絶滅危惧種のアマミヤマシギ やんばる→奄美で「渡り」を確認 生態解明へ一歩

 絶滅が危惧されているシギ科の鳥「アマミヤマシギ」が沖縄島北部から、約190キロ離れた鹿児島県の奄美大島に渡っていることが初めて確認された。日本鳥類保護連盟と奄美野鳥の会が16日、調査結果を明らかにした。保護連盟の藤井幹(たかし)調査研究室長は「渡りを確認できたことで的確な保全策につなげることができる」と意義を語った。今後も調査を続け、渡りを含む生態の解明に努めていく。

 成鳥の体の大きさが約35センチ。世界自然遺産に登録されている奄美大島と徳之島、加計呂麻島などの森林域が主な生息・繁殖地。
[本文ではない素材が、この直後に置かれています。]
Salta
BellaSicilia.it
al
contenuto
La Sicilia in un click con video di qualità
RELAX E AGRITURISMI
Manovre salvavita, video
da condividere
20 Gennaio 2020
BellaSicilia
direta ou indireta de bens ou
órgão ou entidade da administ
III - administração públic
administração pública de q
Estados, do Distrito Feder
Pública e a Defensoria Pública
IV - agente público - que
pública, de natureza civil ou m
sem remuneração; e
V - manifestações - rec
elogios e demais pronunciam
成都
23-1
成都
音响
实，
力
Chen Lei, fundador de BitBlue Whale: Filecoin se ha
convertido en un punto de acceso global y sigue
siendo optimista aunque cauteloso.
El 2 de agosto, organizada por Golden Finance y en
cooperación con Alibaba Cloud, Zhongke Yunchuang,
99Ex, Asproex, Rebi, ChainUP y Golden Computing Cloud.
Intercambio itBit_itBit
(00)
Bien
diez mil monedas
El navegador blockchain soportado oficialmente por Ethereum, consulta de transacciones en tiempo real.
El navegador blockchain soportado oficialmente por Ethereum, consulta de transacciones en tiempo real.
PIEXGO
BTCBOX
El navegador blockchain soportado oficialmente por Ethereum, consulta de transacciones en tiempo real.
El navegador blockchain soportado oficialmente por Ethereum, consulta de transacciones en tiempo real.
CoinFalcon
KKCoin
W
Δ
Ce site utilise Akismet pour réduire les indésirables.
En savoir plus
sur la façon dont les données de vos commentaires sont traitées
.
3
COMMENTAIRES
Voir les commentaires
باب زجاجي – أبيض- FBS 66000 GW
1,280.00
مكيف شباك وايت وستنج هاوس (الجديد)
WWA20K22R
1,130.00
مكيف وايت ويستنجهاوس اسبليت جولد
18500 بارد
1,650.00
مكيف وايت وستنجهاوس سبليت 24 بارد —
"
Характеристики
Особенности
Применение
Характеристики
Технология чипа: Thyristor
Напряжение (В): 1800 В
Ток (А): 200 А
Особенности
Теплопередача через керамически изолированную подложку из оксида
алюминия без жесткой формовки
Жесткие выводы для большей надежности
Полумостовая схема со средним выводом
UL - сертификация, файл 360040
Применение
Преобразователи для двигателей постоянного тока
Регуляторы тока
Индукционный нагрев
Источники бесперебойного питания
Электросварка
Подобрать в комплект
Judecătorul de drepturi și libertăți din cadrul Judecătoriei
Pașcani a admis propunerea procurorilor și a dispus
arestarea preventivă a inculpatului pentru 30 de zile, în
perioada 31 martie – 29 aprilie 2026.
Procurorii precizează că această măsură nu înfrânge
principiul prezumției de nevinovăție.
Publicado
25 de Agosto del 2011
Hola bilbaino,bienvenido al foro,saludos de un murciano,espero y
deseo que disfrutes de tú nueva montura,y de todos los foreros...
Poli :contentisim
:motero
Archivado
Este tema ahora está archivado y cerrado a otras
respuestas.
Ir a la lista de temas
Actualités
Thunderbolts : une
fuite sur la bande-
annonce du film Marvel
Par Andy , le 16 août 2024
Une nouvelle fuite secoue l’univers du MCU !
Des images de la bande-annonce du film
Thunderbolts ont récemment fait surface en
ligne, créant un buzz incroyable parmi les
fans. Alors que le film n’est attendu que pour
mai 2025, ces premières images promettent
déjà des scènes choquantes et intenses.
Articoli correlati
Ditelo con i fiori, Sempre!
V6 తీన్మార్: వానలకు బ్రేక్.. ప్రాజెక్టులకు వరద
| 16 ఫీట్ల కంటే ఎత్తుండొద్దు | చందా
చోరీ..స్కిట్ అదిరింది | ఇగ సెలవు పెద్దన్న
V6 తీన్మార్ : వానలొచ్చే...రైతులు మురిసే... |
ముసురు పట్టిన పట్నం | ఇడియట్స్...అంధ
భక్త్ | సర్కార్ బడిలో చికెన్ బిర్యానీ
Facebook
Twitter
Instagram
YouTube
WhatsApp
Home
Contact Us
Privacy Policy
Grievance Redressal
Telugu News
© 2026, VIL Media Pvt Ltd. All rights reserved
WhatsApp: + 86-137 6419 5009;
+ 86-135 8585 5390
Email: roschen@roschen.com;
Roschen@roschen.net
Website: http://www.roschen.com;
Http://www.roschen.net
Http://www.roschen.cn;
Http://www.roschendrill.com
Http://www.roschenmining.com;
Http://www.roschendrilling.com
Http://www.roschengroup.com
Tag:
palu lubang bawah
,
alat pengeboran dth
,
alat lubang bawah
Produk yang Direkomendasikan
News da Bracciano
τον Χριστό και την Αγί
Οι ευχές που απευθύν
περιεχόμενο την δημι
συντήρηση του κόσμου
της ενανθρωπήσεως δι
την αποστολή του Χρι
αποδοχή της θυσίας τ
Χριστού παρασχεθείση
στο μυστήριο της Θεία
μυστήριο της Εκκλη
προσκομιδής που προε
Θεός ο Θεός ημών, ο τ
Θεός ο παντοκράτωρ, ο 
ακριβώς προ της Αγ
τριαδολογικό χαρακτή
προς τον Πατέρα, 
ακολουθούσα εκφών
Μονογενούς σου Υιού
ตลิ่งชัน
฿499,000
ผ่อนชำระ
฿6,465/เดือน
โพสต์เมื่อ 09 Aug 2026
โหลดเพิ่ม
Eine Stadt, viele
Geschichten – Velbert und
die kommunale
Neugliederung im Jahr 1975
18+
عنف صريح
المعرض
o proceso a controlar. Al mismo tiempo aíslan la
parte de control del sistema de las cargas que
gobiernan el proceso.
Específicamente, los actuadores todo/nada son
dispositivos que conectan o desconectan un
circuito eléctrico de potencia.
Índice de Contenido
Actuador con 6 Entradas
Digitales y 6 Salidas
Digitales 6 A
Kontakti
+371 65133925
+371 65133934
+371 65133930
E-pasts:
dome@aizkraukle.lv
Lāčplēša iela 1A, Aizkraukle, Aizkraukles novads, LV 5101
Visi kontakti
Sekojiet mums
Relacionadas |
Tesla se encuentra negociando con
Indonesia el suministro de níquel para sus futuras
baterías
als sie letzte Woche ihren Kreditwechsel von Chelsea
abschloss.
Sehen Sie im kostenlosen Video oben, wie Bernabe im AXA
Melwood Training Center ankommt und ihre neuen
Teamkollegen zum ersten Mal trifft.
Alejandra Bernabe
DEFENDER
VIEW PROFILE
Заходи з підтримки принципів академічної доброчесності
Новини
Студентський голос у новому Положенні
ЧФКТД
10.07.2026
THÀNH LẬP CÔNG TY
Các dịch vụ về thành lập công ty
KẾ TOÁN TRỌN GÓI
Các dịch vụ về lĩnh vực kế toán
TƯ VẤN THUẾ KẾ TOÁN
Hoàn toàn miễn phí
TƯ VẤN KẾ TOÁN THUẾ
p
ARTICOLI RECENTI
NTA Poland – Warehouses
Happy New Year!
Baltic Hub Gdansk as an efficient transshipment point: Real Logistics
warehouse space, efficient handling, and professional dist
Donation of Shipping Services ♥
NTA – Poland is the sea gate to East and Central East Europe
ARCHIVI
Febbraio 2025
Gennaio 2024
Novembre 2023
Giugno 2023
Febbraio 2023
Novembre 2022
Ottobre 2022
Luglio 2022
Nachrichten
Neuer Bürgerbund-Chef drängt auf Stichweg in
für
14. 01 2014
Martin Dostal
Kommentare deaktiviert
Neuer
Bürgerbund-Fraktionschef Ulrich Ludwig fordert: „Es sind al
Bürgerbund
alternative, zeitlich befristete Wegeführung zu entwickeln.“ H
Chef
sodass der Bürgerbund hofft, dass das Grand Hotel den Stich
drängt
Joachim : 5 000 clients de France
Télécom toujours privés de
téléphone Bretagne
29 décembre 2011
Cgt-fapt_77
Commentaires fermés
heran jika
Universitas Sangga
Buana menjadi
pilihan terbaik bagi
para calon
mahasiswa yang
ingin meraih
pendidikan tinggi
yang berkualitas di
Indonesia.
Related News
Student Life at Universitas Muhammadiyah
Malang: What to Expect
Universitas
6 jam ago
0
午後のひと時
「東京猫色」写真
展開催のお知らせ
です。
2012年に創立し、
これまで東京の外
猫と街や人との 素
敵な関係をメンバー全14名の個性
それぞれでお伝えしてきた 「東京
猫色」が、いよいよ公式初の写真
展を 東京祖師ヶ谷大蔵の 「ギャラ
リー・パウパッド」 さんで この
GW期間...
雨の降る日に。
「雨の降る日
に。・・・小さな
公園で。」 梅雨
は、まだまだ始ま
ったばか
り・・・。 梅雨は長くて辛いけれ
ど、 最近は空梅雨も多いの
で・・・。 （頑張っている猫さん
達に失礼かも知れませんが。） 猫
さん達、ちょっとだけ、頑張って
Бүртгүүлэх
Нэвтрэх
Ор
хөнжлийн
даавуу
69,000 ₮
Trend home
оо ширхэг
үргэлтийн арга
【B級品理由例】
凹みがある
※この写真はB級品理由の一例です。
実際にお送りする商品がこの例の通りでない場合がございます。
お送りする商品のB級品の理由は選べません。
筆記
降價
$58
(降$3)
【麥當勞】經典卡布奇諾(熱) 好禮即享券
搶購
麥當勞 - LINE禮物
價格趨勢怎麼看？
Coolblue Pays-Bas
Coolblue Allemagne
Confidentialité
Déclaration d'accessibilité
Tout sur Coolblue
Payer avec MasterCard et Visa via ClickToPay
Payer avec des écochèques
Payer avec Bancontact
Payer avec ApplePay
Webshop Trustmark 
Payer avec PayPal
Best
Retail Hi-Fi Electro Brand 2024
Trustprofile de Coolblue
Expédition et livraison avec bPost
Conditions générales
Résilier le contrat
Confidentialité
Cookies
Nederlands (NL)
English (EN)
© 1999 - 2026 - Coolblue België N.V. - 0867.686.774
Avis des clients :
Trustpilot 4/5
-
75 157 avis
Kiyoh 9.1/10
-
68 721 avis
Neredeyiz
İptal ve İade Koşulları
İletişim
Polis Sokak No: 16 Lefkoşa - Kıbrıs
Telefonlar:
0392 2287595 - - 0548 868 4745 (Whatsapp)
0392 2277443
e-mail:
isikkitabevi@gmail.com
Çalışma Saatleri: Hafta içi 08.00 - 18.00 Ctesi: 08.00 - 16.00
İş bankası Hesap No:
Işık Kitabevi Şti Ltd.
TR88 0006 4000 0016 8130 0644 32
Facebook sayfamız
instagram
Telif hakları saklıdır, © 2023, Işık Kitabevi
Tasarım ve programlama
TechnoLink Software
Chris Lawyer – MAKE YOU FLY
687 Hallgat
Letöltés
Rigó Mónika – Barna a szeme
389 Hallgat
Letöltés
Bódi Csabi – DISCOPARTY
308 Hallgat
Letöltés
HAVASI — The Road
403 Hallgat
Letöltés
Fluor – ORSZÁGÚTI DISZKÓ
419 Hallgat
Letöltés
沖縄島北部でも生息が確認されているが、沖縄島で繁殖しているのか、渡っているのかなど詳しい生態は明らかになっていなかった。

 保護連盟と野鳥の会は2021、22年度、奄美大島、加計呂麻島、徳之島、国頭、大宜味の両村で計11羽を捕獲。衛星利用測位システム(GPS)のタグを装着し、渡りの有無を調査していた。結果、23年1月9日に国頭で放した1羽が、2月25日には奄美市にいることが確認された。

 奄美大島では1980年代以降、森林伐採、マングースやノネコによる捕食で生息数が急減していた。藤井室長は渡りの確認で「どこの生息地、どの生息群を重点的に保全していくべきか、的確な対策につなげられる」とした。